▸ **TO DO**:
In the answer, each line from the top of the material through the line that contains "Description" is restated exactly. No picture is given again.

*** RECORDS TO USE ***

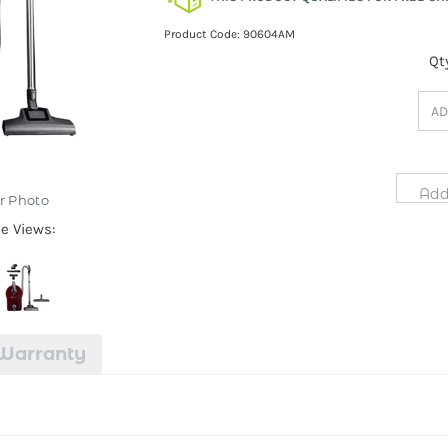
Product Code:
90604AM
Qt
r Photo
ve Views:
Warranty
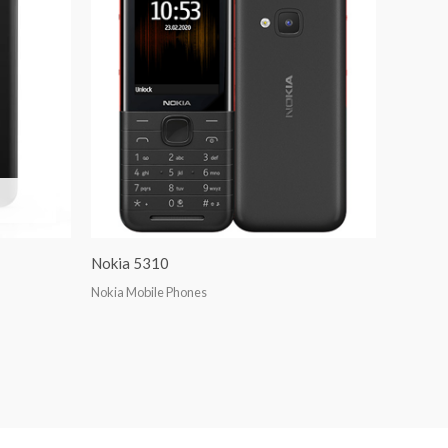
Nokia 5310
Nokia Mobile Phones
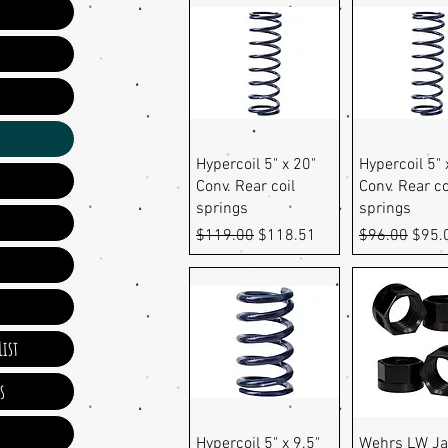
Quick View
Quick Vi
Hypercoil 5" x 20"
Hypercoil 5" 
Conv. Rear coil
Conv. Rear co
springs
springs
Regular Price
Sale Price
Regular Pric
Sale 
$119.00
$118.51
$96.00
$95.
ist
s
Quick View
Quick Vi
Hypercoil 5" x 9.5"
Wehrs LW J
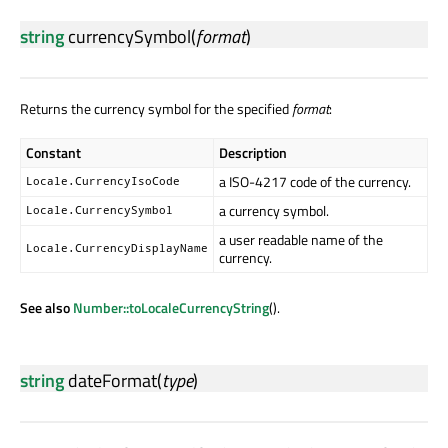
string
currencySymbol
(
format
)
Returns the currency symbol for the specified
format
:
Constant
Description
a ISO-4217 code of the currency.
Locale.CurrencyIsoCode
a currency symbol.
Locale.CurrencySymbol
a user readable name of the
Locale.CurrencyDisplayName
currency.
See also
Number::toLocaleCurrencyString
().
string
dateFormat
(
type
)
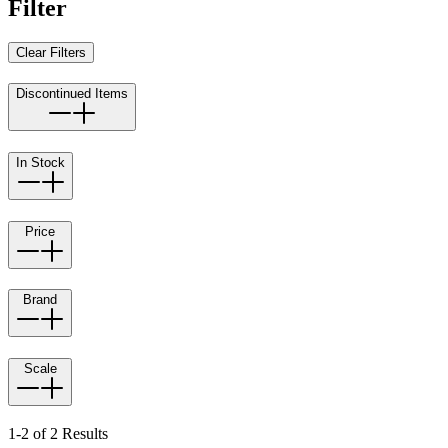
Filter
Clear Filters
Discontinued Items
In Stock
Price
Brand
Scale
1-2 of 2 Results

*** End of RECORDS TO USE ***

▸ **SOLUTION TO THIS TASK**:
Product Code:
90604AM
Qt
r Photo
ve Views:
Warranty
Nokia 5310
Nokia Mobile Phones
Quick View
Quick Vi
Hypercoil 5" x 20"
Hypercoil 5" 
Conv. Rear coil
Conv. Rear co
springs
springs
Regular Price
Sale Price
Regular Pric
Sale 
$119.00
$118.51
$96.00
$95.
ist
s
Quick View
Quick Vi
Hypercoil 5" x 9.5"
Wehrs LW J
string
currencySymbol
(
format
)
Returns the currency symbol for the specified
format
:
Constant
Description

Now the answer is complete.